También entiendo cuando algunas personas argumentan que no les resulta cómodo el uso de la “e” o que “yo sí me siento incluida en la palabra todos” y claro, así nos lo han enseñado, el lenguaje es una de las primeras cosas que aprendemos, y cuando lo hacemos, no tenemos capacidad para negarnos ni interpelar reflexivamente el sesgo gramatical en el español, si nos dicen que todos nos incluye a nosotras, entonces todos nos incluye a nosotras, y listo ¿no? Bueno, no necesariamente.

El tema es el siguiente, la lengua guía y moldea nuestro pensamiento, es decir, modifica nuestro razonamiento y lo determina, un hecho comprobable mediante diferentes estudios realizados comparativamente entre varias lenguas y cómo su uso particular del lenguaje les otorga habilidades o particularidades en comparación con otras, por lo que, contrario a lo que pensemos, nuestra lengua nos determina de muchísimas maneras, algunas incluso, insospechadas.

Pongamos un ejemplo: En una comunidad aborigen australiana, los hablantes no utilizan palabras como derecha o izquierda para referirse a la dirección, sino que hablan en términos de puntos cardinales, así, cuando un miembro de esta comunidad quiere decir tu brazo izquierdo, dirá tu brazo este o tu brazo oeste. Suena curioso ¿cierto?

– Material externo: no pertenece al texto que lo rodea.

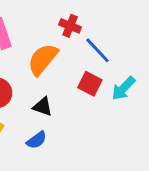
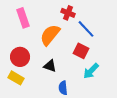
cyan arrow: (123, 88) -> (91, 71), moved
blue semicircle: (37, 140) -> (63, 88), moved, turned 120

Sin embargo, lo más curioso es la capacidad que tiene esta comunidad para ubicarse geográficamente, ya que por su cualidad de nombrar puntos cardinales para describir posiciones, se mantienen perfectamente ubicados espacialmente todo el tiempo, un habilidad impresionante, dada meramente por una característica lingüística.

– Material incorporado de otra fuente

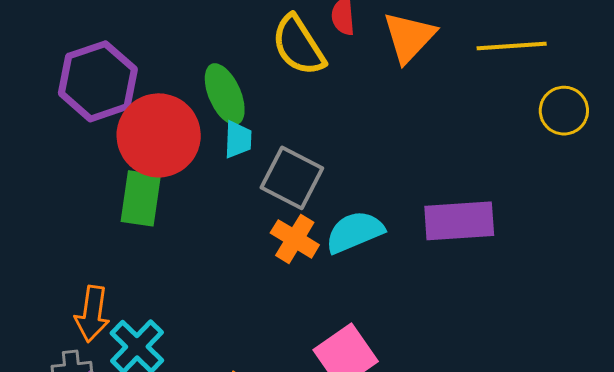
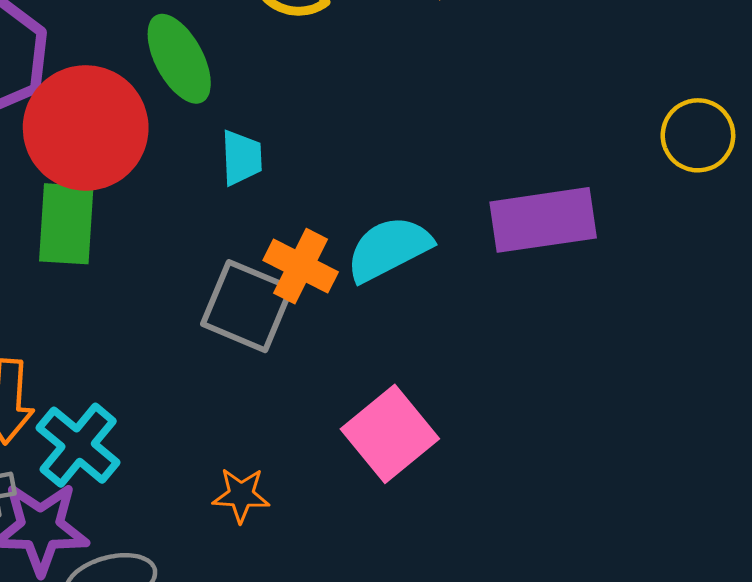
yellow circle: (564, 111) -> (698, 135), moved
cyan trapezoid: (238, 140) -> (242, 158), moved
gray square: (292, 178) -> (247, 306), moved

Dejaré otro ejemplo: En un estudio reciente, la científica de cognición del lenguaje, Lera Boroditsky*, quiso indagar en la pregunta de si el género gramatical influía en la percepción que tenemos de los objetos cotidianos. Para ello seleccionó 24 palabras que en español y en alemán tenían distinto género. Estas 24 palabras en cada idioma eran la mitad femeninos y la mitad masculinos. Escogió hablantes de español y de alemán y les mostró las palabras escritas en inglés (que es un idioma que no tiene género en sus sustantivos) y les pidió a cada hablante que describiera con 3 palabras los objetos mostrados. Los resultados fueron reveladores. En alemán, la palabra llave es masculina, y la descripción que los alemanes hicieron de la palabra fueron “duras”, “pesadas”, “metalizadas”, “útiles”. Mientras que los hablantes de español las describieron como “pequeñas, “doradas”, “adorables” y “diminutas”.

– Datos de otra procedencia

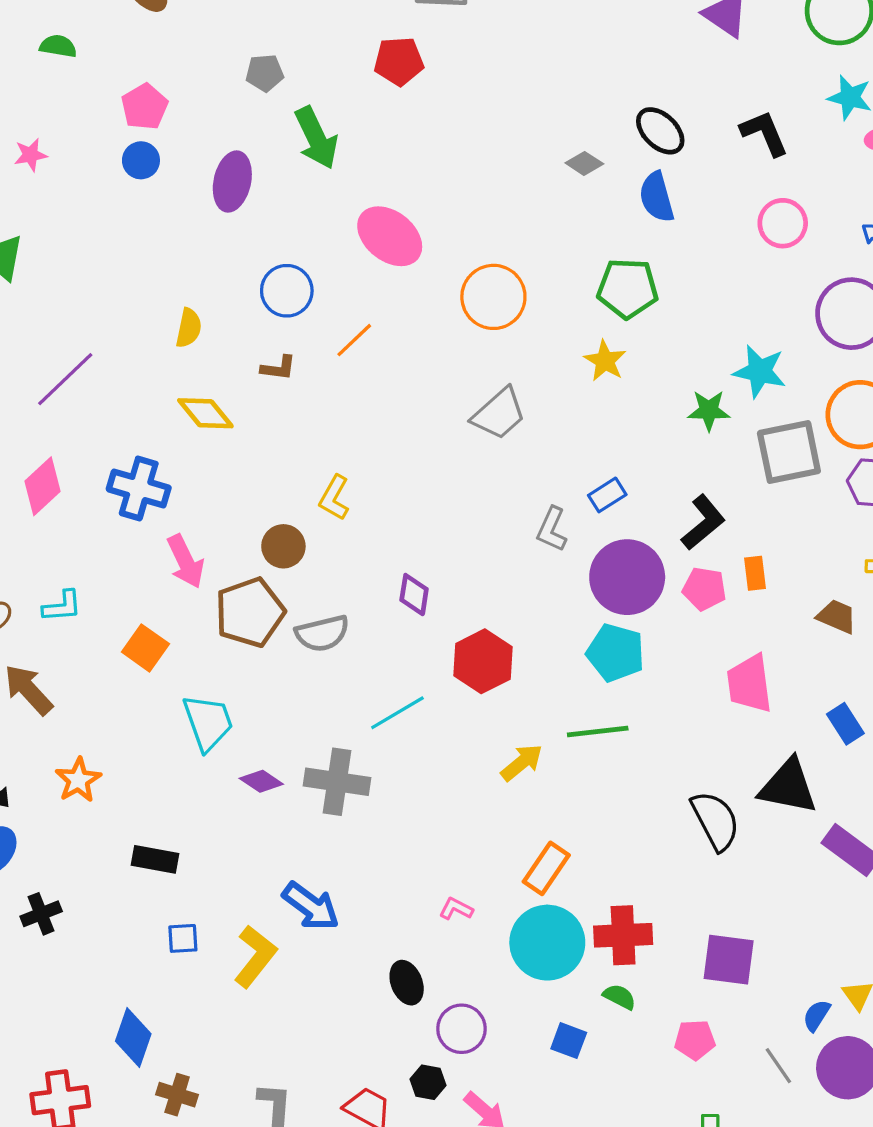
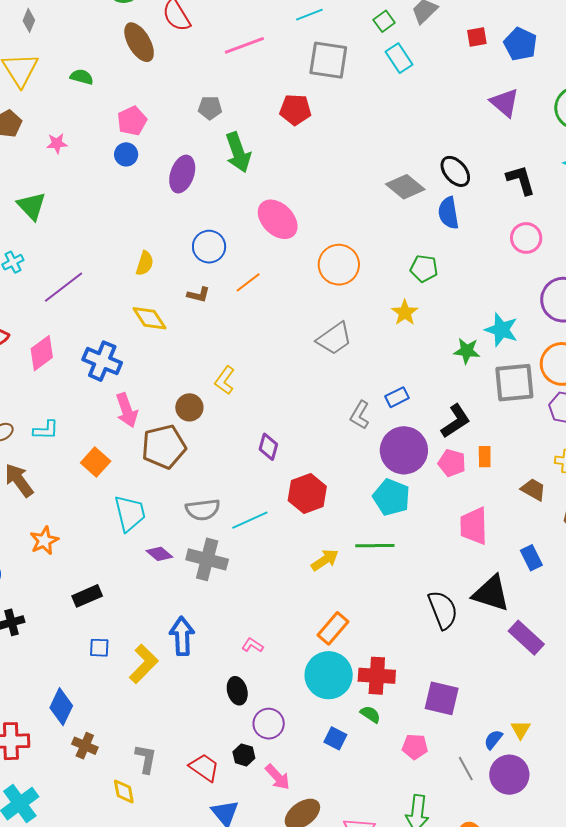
gray diamond: (584, 163) -> (405, 187), size x1.6
green pentagon: (628, 288) -> (424, 268), size x0.7
gray semicircle: (322, 633) -> (203, 510), moved
black rectangle: (155, 859) -> (87, 596), turned -40
blue arrow: (311, 906) -> (182, 636), turned -135
pink L-shape: (456, 909) -> (253, 645), moved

Otra palabra mostrada fue puente. Para los alemanes, cuya palabra puente está en femenino, las descripciones eran con adjetivos como “hermoso”, “elegante”, “frágil”, “bonito”, “tranquilo”, mientras que los hablantes de español describieron los puentes como “grandes”, “fuertes, “peligrosos”, “imponentes”, entre otros.

Estos ejemplos sirven para ilustrar que el lenguaje, más allá de ayudarnos a comunicarnos y entendernos entre nosotros, sirve para trasmitir ideas complejas y modos de pensamiento que traspasan la barrera de lo utilitario, y que contiene elementos claves que determinan incluso nuestra manera de entendernos colectivamente.

Ahora ¿significa esto que entonces no existe machismo en los países angloparlantes solo porque no poseen género gramatical? Por supuesto que no, ya que, como veníamos conversando más arriba, el idioma no solo se compone de gramática, sino que está atravesado por muchos otros niveles de significado que da forma a nuestro universo mental.

Es importante considerar que tampoco existe fórmula perfecta o respuesta mágica que vaya a solventar los problemas de desigualdad o invisibilización, no en el lenguaje y no en ningún otro ámbito. Lo más probable es que las soluciones vengan dadas por un conjunto de propuestas en diferentes espacios que vayan generando cambios, lentos pero seguros, en cuanto a la inclusión social desde sus distintas aristas.

Finalmente, gracias a las investigaciones y esfuerzos de muchos científicos y pensadores acerca del lenguaje y de cómo este nos determina en tan variadas formas, podemos ver y entender el lenguaje con mayor amplitud, ahora, en ese sentido, la científica  Lera Boroditsky se pregunta ¿Podríamos pensar y pensarnos de otra forma? Y ¿qué modos de pensamientos queremos crear? Y yo agregaría ¿y a quiénes queremos incluir y ver reflejados en ellos?

* Charla Ted, Lera Boroditsy: https://www.youtube.com/watch?v=RKK7wGAYP6k&ab_channel=TED

Victoria Alen

Tinta Violeta

Octubre 2020

Coloquio virtual: “Desafíos de los Feminismos ante una nueva Realidad”

Tinta Violeta realizará Coloquio virtual: “Desafíos de los Feminismos ante una nueva Realidad”

Durante los días 16 y 17 de octubre del año 2020, a partir de las 2pm, estaremos presentando nuestro II Coloquio, con el nombre “Desafíos de los feminismos ante una nueva realidad”, en el marco del Proyecto Amada IV y como parte de las actividades que hemos venido desarrollando en conjunto con el Fondo de Mujeres del Sur (FMS) y el aporte de Liderando desde el Sur.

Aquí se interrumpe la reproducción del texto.